Um conjunto de textos autobiográficos da escritora norte-americana Lucia Berlin, nos quais estava a trabalhar antes de morrer, foi compilado com fotografias e cartas da sua vida privada, compondo um livro de memórias inédito que chega agora a Portugal.

“Bem-vinda a casa (Memórias)”, editado este mês pela Alfaguara, é o resultado do trabalho de Jeff Berlin, filho da escritora, que ao livro de textos autobiográficos, em que a mãe estava a trabalhar antes de morrer, e a que dera o título que agora se apresenta nesta edição, juntou um conjunto de fotografias e cartas dos primeiros 29 anos da vida da autora. As histórias e contos que povoam este livro são autobiográficos, porque Lucia Berlin inspirava-se na própria vida – preenchida, trágica e romântica – para rechear a sua ficção, como explica Jeff no prefácio.

Em “Anoitecer no Paraíso”, coletânea de contos que correm sobre o fio biográfico da autora, editado em 2018, Mark Berlin, outro dos seus quatro filhos, referia isso mesmo: “A mãe escrevia histórias verdadeiras; não necessariamente autobiográficas, mas bastante perto disso. As histórias e memórias da nossa família têm sido lentamente moldadas, embelezadas e editadas ao ponto de eu já não ter a certeza do que aconteceu realmente o tempo todo. A Lucia dizia que isso não interessava: a história é que conta”.

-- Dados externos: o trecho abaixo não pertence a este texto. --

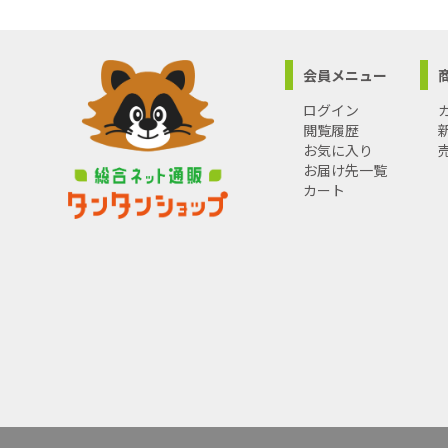
会員メニュー
ログイン
閲覧履歴
お気に入り
お届け先一覧
カート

Jeff Berlin tem uma perceção semelhante e conta que as memórias mais antigas que tem são de andar com o irmão Mark de triciclo pela casa, “enquanto a mãe martelava as teclas da sua máquina de escrever ‘Olympia’”, e aquilo que eles julgavam ser apenas cartas, eram também histórias, histórias de vida, mas na altura ainda não o sabiam. As crianças cresceram a ouvir as histórias da mãe, contadas à noite, antes de adormecerem: as suas aventuras com o melhor amigo, o urso que os manteve reféns quando foram acampar, a cabana com as paredes forradas a páginas de revistas, a tia Tiny em cima do telhado, ou o puma de estimação do tio John.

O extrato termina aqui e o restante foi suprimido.